*Collected data*
====
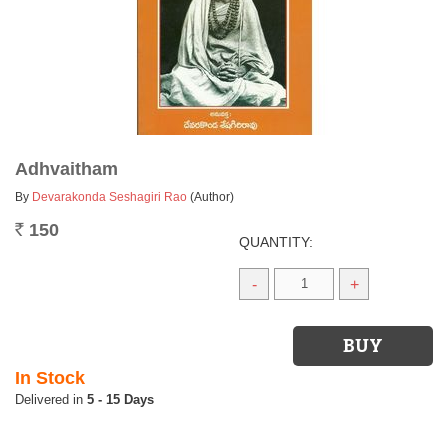
Adhvaitham
By
Devarakonda Seshagiri Rao
(Author)
150
Rs.
QUANTITY:
-
+
In Stock
5 - 15 Days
====
*WORK INSTRUCTION*
Transcribe the data word for word, with no images.

*RESULT OF THIS TASK*
Adhvaitham
By
Devarakonda Seshagiri Rao
(Author)
150
Rs.
QUANTITY:
-
+
In Stock
5 - 15 Days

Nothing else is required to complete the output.